**What is being asked**: Your answer must be an exact copy of the data below, minus any pictures.

%%

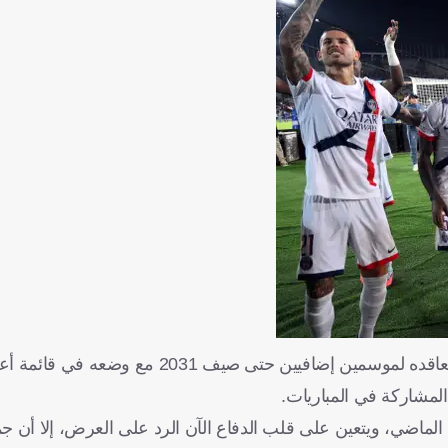
لماضي، ويتعين على قلب الدفاع الآن الرد على العرض، إلا أن ج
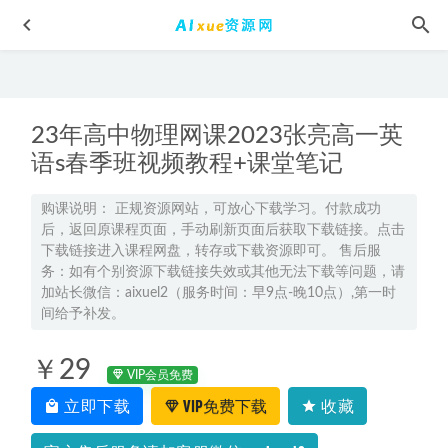
23年高中物理网课2023张亮高一英
语s春季班视频教程+课堂笔记
购课说明： 正规资源网站，可放心下载学习。付款成功
后，返回原课程页面，手动刷新页面后获取下载链接。点击
AE CC入门零基础教学影视合成与特效视频教程,百度网盘资
下载链接进入课程网盘，转存或下载资源即可。 售后服
源打包下载
2021-09-25
务：如有个别资源下载链接失效或其他无法下载等问题，请
2020学而思初二网课教程寒假班- 语文/数学/英语/物理等
加站长微信：aixuel2（服务时间：早9点-晚10点）,第一时
2022-12-05
间给予补发。
有声小说屌丝道士 384集mp3百度网盘打包下载
2023-05-09
￥29
2025张亚柔高二语文a+上学期秋季班
2024-09-21
VIP会员免费
立即下载
VIP免费下载
收藏
2023谭梦云高三数学a+秋季班视频教程+讲义-高考一轮复习
网课资源下载
2022-10-05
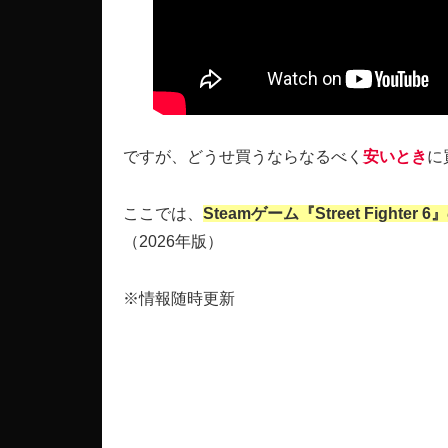
ですが、どうせ買うならなるべく
安いとき
に
ここでは、
Steamゲーム『Street Fight
（2026年版）
※情報随時更新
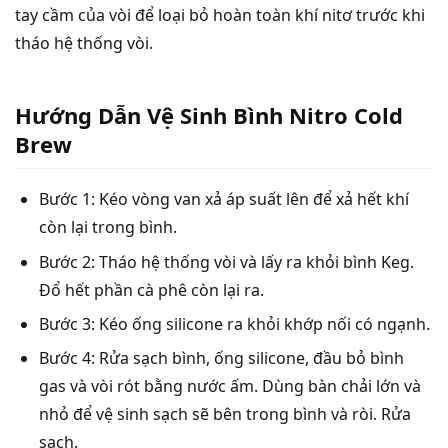
tay cầm của vòi để loại bỏ hoàn toàn khí nitơ trước khi
tháo hệ thống vòi.
Hướng Dẫn Vệ Sinh Bình Nitro Cold
Brew
Bước 1: Kéo vòng van xả áp suất lên để xả hết khí
còn lại trong bình.
Bước 2: Tháo hệ thống vòi và lấy ra khỏi bình Keg.
Đổ hết phần cà phê còn lại ra.
Bước 3: Kéo ống silicone ra khỏi khớp nối có ngạnh.
Bước 4: Rửa sạch bình, ống silicone, đầu bỏ bình
gas và vòi rót bằng nước ấm. Dùng bàn chải lớn và
nhỏ để vệ sinh sạch sẽ bên trong bình và ròi. Rửa
sạch.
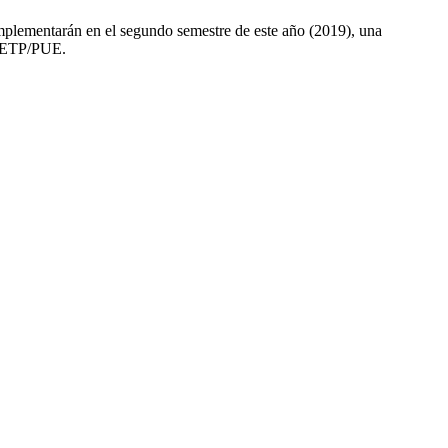
plementarán en el segundo semestre de este año (2019), una
CETP/PUE.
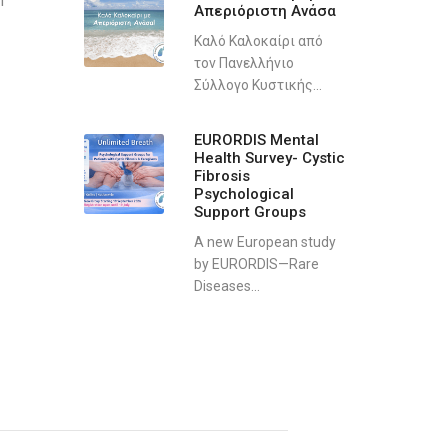
Απεριόριστη Ανάσα
Καλό Καλοκαίρι από
τον Πανελλήνιο
Σύλλογο Κυστικής...
EURORDIS Mental
Health Survey- Cystic
Fibrosis
Psychological
Support Groups
A new European study
by EURORDIS—Rare
Diseases...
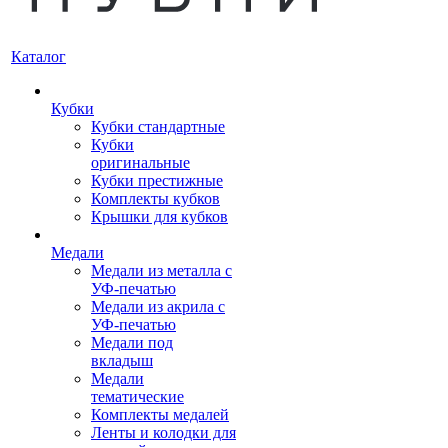
Каталог
Кубки
Кубки стандартные
Кубки
оригинальные
Кубки престижные
Комплекты кубков
Крышки для кубков
Медали
Медали из металла с
УФ-печатью
Медали из акрила с
УФ-печатью
Медали под
вкладыш
Медали
тематические
Комплекты медалей
Ленты и колодки для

%%

**Answer to the problem**:
لماضي، ويتعين على قلب الدفاع الآن الرد على العرض، إلا أن ج
23年高中物理网课2023张亮高一英
语s春季班视频教程+课堂笔记
购课说明： 正规资源网站，可放心下载学习。付款成功
后，返回原课程页面，手动刷新页面后获取下载链接。点击
AE CC入门零基础教学影视合成与特效视频教程,百度网盘资
下载链接进入课程网盘，转存或下载资源即可。 售后服
源打包下载
2021-09-25
务：如有个别资源下载链接失效或其他无法下载等问题，请
2020学而思初二网课教程寒假班- 语文/数学/英语/物理等
加站长微信：aixuel2（服务时间：早9点-晚10点）,第一时
2022-12-05
间给予补发。
有声小说屌丝道士 384集mp3百度网盘打包下载
2023-05-09
￥29
2025张亚柔高二语文a+上学期秋季班
2024-09-21
VIP会员免费
立即下载
VIP免费下载
收藏
2023谭梦云高三数学a+秋季班视频教程+讲义-高考一轮复习
网课资源下载
2022-10-05
ですが、どうせ買うならなるべく
安いとき
に
ここでは、
Steamゲーム『Street Fight
（2026年版）
※情報随時更新
tay cầm của vòi để loại bỏ hoàn toàn khí nitơ trước khi
tháo hệ thống vòi.
Hướng Dẫn Vệ Sinh Bình Nitro Cold
Brew
Bước 1: Kéo vòng van xả áp suất lên để xả hết khí
còn lại trong bình.
Bước 2: Tháo hệ thống vòi và lấy ra khỏi bình Keg.
Đổ hết phần cà phê còn lại ra.
Bước 3: Kéo ống silicone ra khỏi khớp nối có ngạnh.
Bước 4: Rửa sạch bình, ống silicone, đầu bỏ bình
gas và vòi rót bằng nước ấm. Dùng bàn chải lớn và
nhỏ để vệ sinh sạch sẽ bên trong bình và ròi. Rửa
sạch.
plementarán en el segundo semestre de este año (2019), una
CETP/PUE.
Απεριόριστη Ανάσα
Καλό Καλοκαίρι από
τον Πανελλήνιο
Σύλλογο Κυστικής...
EURORDIS Mental
Health Survey- Cystic
Fibrosis
Psychological
Support Groups
A new European study
by EURORDIS—Rare
Diseases...
Каталог
Кубки
Кубки стандартные
Кубки
оригинальные
Кубки престижные
Комплекты кубков
Крышки для кубков
Медали
Медали из металла с
УФ-печатью
Медали из акрила с
УФ-печатью
Медали под
вкладыш
Медали
тематические
Комплекты медалей
Ленты и колодки для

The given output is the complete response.